Given a list of strings words and a string pattern, return a list of words[i] that match pattern. You may return the answer in any order.
A word matches the pattern if there exists a permutation of letters p so that after replacing every letter x in the pattern with p(x), we get the desired word.
Recall that a permutation of letters is a bijection from letters to letters: every letter maps to another letter, and no two letters map to the same letter.
Example 1:
Input: words = [“abc”,“deq”,“mee”,“aqq”,“dkd”,“ccc”], pattern = “abb”
Output: [“mee”,“aqq”]
Explanation: “mee” matches the pattern because there is a permutation {a -> m, b -> e, …}.
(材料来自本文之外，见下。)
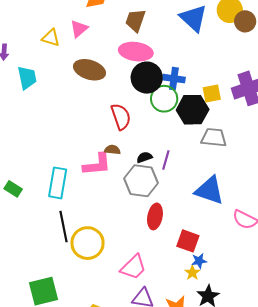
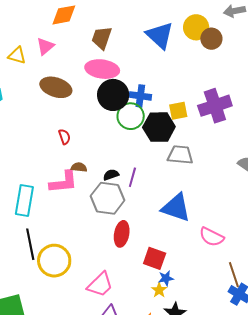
red semicircle: (121, 117) -> (64, 137), moved, size x0.6

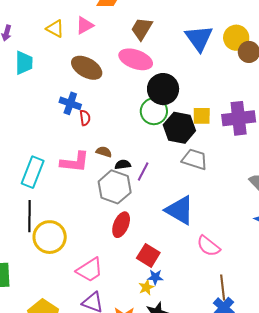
black circle: (113, 95) -> (163, 89), moved
blue cross: (140, 96) -> (70, 103), moved
brown semicircle: (79, 167) -> (104, 152), moved

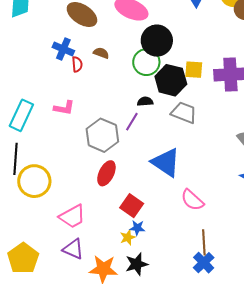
brown semicircle: (104, 152) -> (101, 53), moved
pink L-shape: (75, 162) -> (64, 108), size x0.7
black semicircle: (123, 165) -> (145, 101), moved

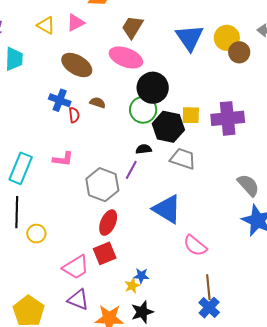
yellow circle: (34, 181) -> (36, 234), size x0.6
red square: (132, 206) -> (105, 253), moved, turned 35

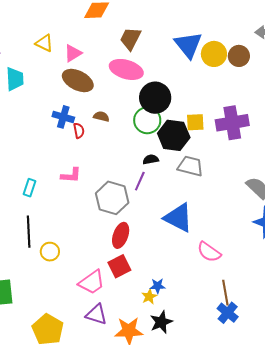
pink triangle: (76, 23) -> (73, 53), moved
yellow circle: (227, 38) -> (214, 54), moved
cyan rectangle: (21, 168) -> (29, 188), size x0.6

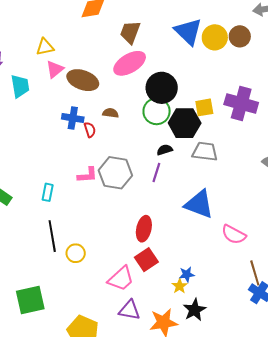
yellow triangle: (44, 43) -> (45, 47), turned -30
pink triangle: (73, 53) -> (55, 69), moved
pink ellipse: (126, 69) -> (130, 63), turned -40
purple cross: (232, 123) -> (241, 103), turned 32
gray hexagon: (112, 198) -> (115, 173), moved

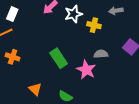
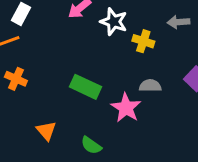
white star: (73, 14) -> (114, 22), turned 30
green rectangle: (59, 58) -> (86, 87), turned -36

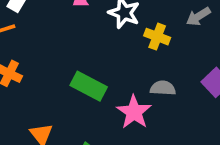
gray arrow: (178, 22) -> (198, 16), turned -30

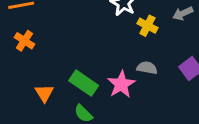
green rectangle: (89, 86) -> (84, 83), moved

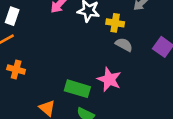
gray semicircle: (147, 68) -> (124, 45), moved, turned 36

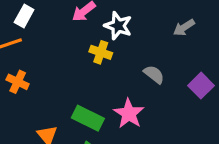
yellow cross: (115, 23) -> (101, 52), moved

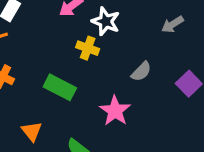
gray semicircle: (154, 74) -> (141, 72), turned 95
green rectangle: (88, 118) -> (60, 87), moved

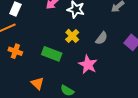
yellow cross: (88, 48) -> (72, 36), moved, turned 32

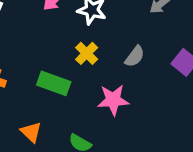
pink star: (88, 65) -> (113, 100), turned -30

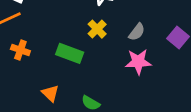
pink star: (113, 100) -> (138, 62), moved

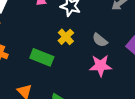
gray semicircle: (137, 32) -> (100, 40), turned 91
“ccc” does not match the pattern because {a -> c, b -> c, …} is not a permutation, since a and b map to the same letter.
Example 2:
Input: words = [“a”,“b”,“c”], pattern = “a”
Output: [“a”,“b”,“c”]
返回words中和pattern匹配的单词list。
和pattern匹配是指对应的字母匹配。多个字母不能同时匹配一个字母。
思路:
可以用hashmap保存映射关系,但是看到了一个更简洁的方法。
从左到右遍历单词的字母时,如果匹配到了pattern的一个字母,
比如mee和pattern “abb”
m和a匹配,第一个e和第一个b匹配,它们的index是相同的;
那么到了后面的e时,找到它出现的第一个index, 一定和b出现的第一个index一样,
这个index相同就相当于在hashmap中找到了对应关系。
用index模拟hashmap, 这样就不需要另存一个hashmap.
public List<String> findAndReplacePattern(String[] words, String pattern) {
List<String> res = new ArrayList<>();
for(String word : words) {
if(check(word, pattern)) res.add(word);
}
return res;
}
boolean check(String word, String pattern) {
for(int i = 0; i < word.length(); i++) {
if(word.indexOf(word.charAt(i)) != pattern.indexOf(pattern.charAt(i))) return false;
}
return true;
}